Find the value of :- $$2010 - \sum_{k=1}^{2010}\bigg\lceil\frac{2010}{k} - \bigg\lfloor \frac{2010}{k}\bigg \rfloor\bigg\rceil $$
What I Tried: Quite stuck at the problem. I need to find some short cut to evaluate the summation but not been able to do so till now.
I know that the factors of $2010$ are $1,2,3,5,6,10,15,30,67,134,201,335,402,670,1005,2010$ . So for all these values in $k$ , the sum of the terms will be $0$ . So we can actually cancel these terms out from the list of $\{1,2,3, ... ,2010\}$ .

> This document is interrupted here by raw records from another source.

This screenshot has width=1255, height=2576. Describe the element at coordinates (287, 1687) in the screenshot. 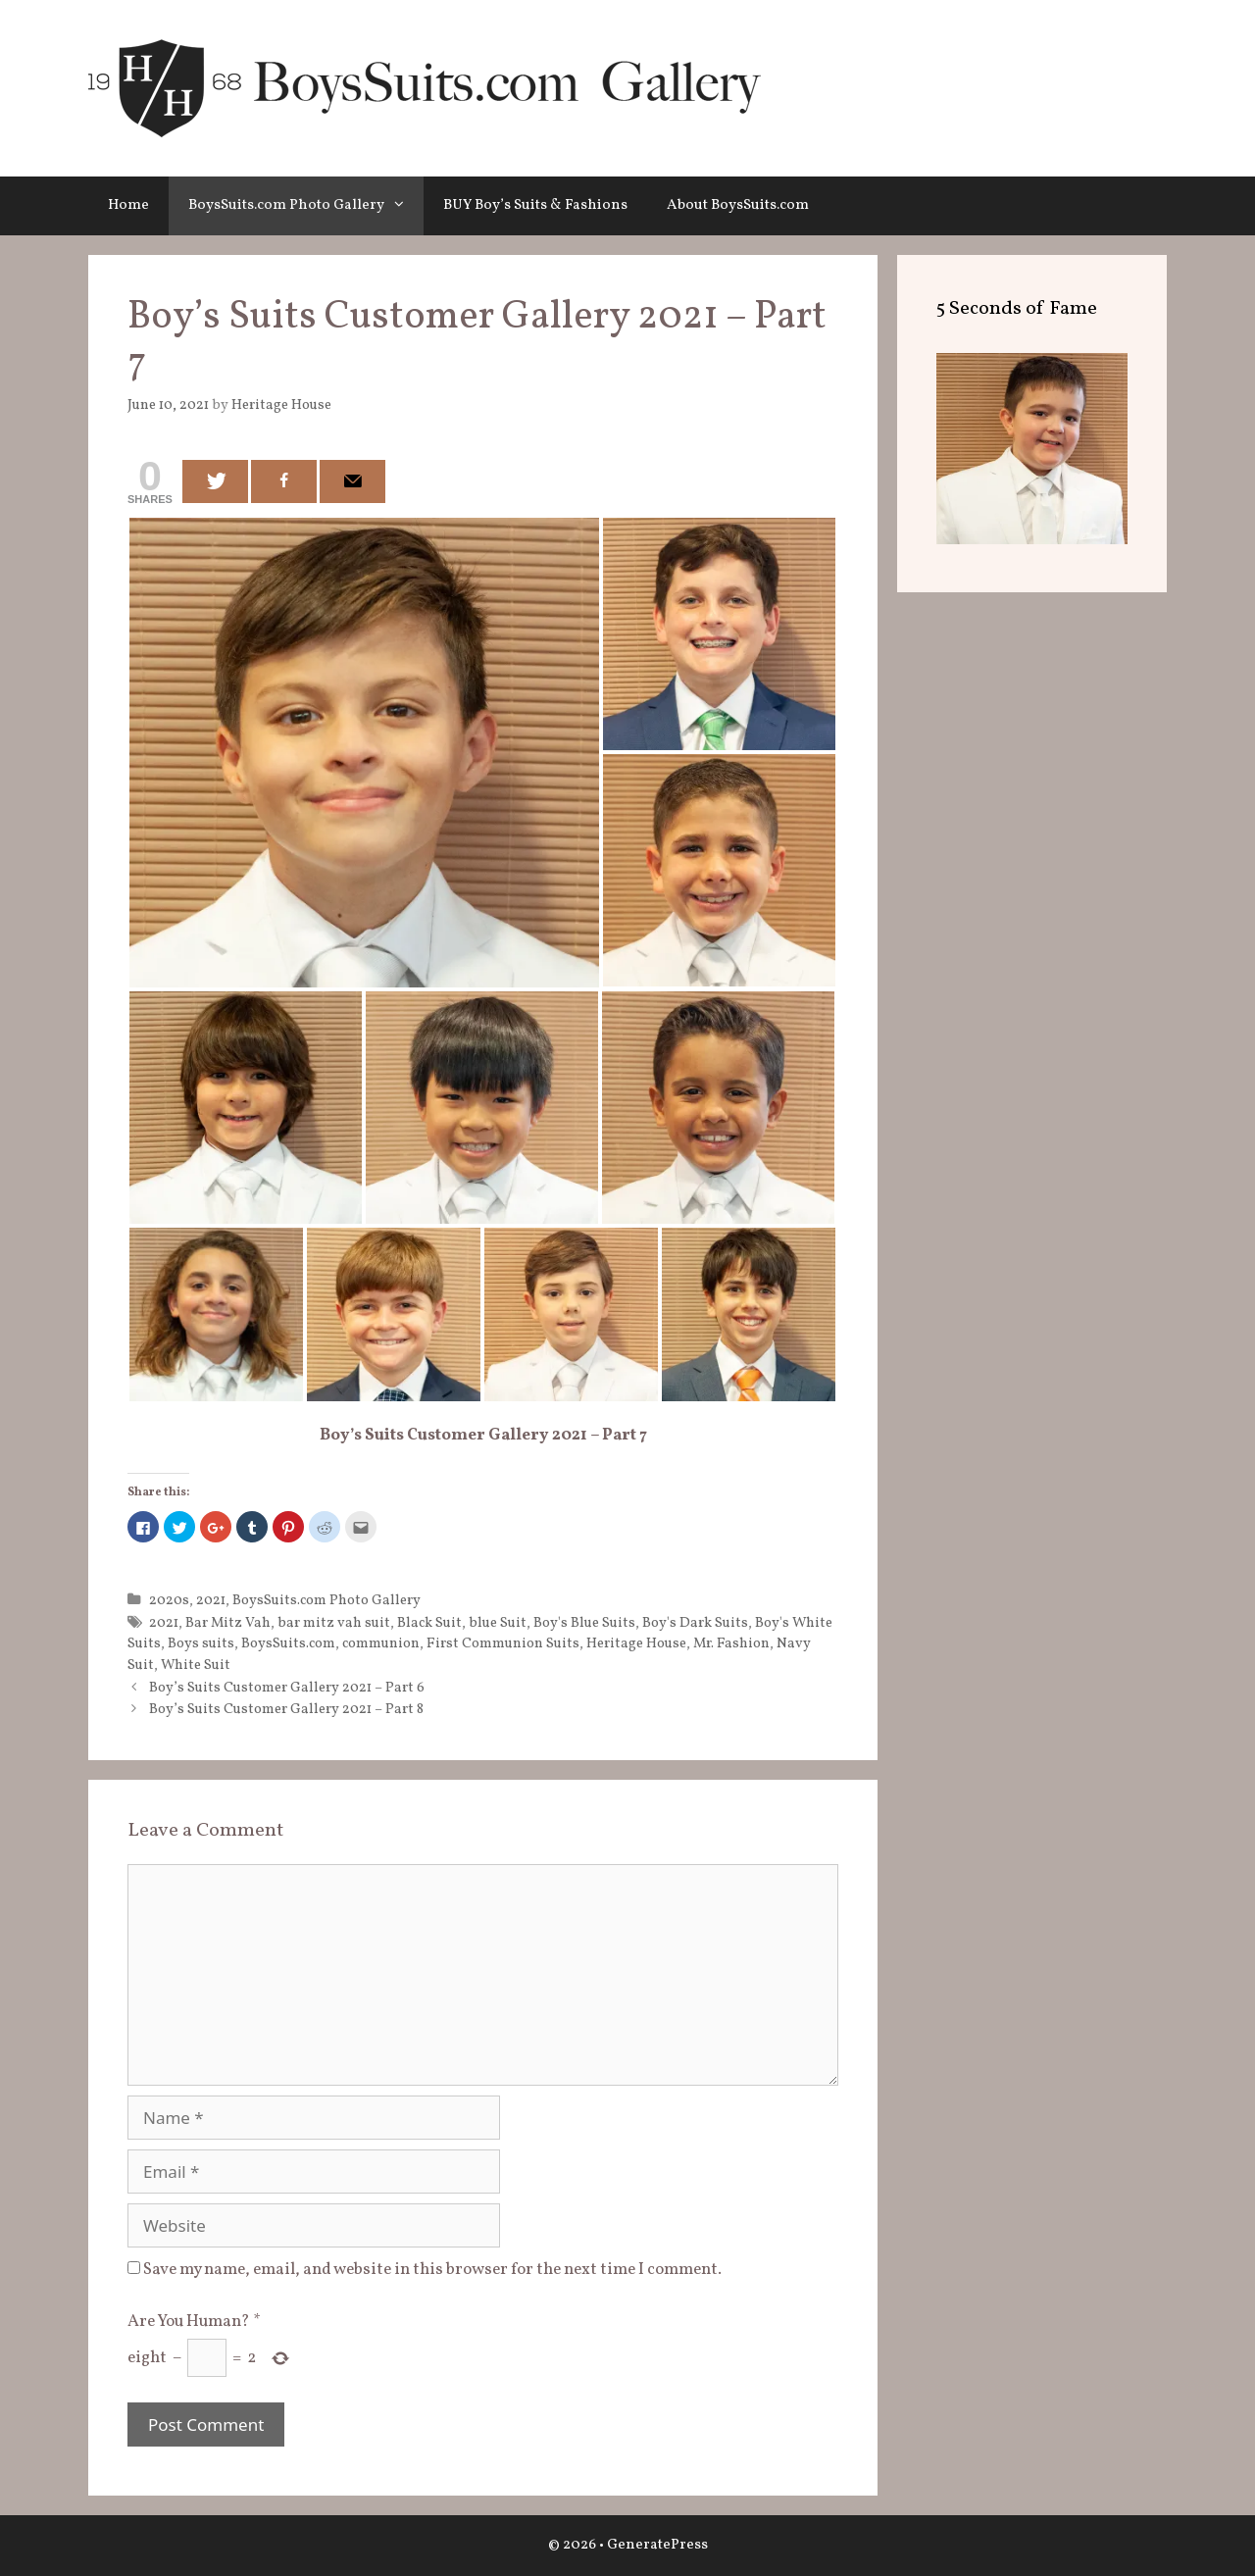 I see `Boy’s Suits Customer Gallery 2021 – Part 6` at that location. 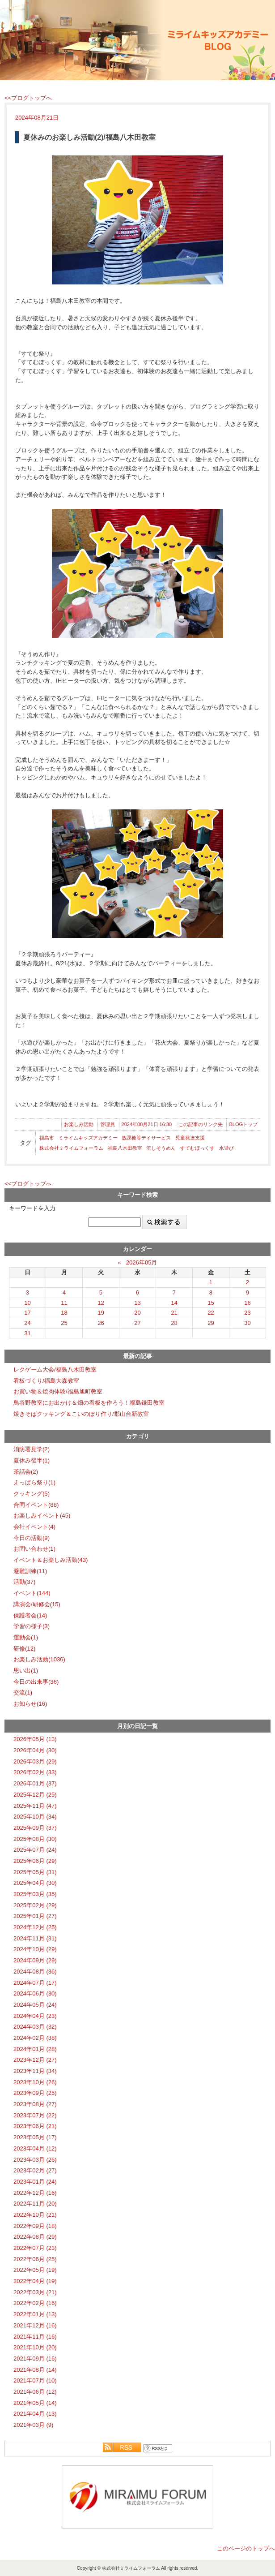 This screenshot has width=275, height=2576. I want to click on 2025年08月 (30), so click(35, 1839).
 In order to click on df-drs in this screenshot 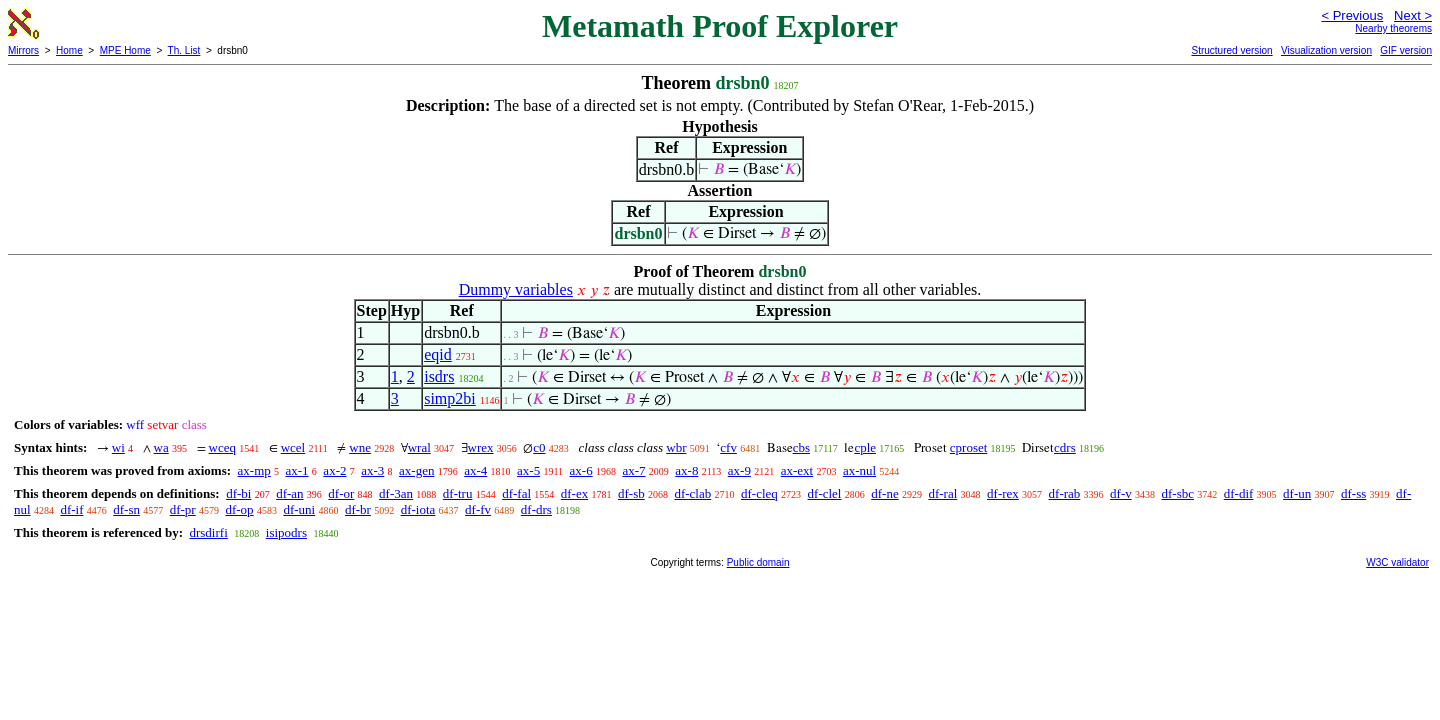 , I will do `click(536, 509)`.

The problem is, what about the other numbers? For example, $\frac{2010}{4} = 402.5$ , which can be actually considered $402$ like $5$, but for $\frac{2010}{9} = 223.33$ , it will be considered $223$ , which is actually one number not like $10$ though.
So can anyone help me?
Note that if $k$ is not a divisor of 2010, then
$\bigg\lceil\frac{2010}{k} - \bigg\lfloor \frac{2010}{k}\bigg \rfloor\bigg\rceil=1$
and if $k$ is a divisor, $\bigg\lceil\frac{2010}{k} - \bigg\lfloor \frac{2010}{k}\bigg \rfloor\bigg\rceil=0$
(That's actually because $\frac{2010}{k} - \bigg\lfloor \frac{2010}{k}\bigg \rfloor=${$\frac{2010}{k}$} ({n} is the fractional part of n) and {$\frac{2010}{k}$} is between $0,1$ and is equal to $0$ whenever $\frac{2010}{k}$ is an integer and is equal to $1$ otherwise. So actually $\sum_{k=1}^{2010}\bigg\lceil\frac{2010}{k} - \bigg\lfloor \frac{2010}{k}\bigg \rfloor\bigg\rceil=2010-$(number of positive divisors of 2010)
So the final value you're asking for is equal to the number of positive divisors of 2010 which is 16.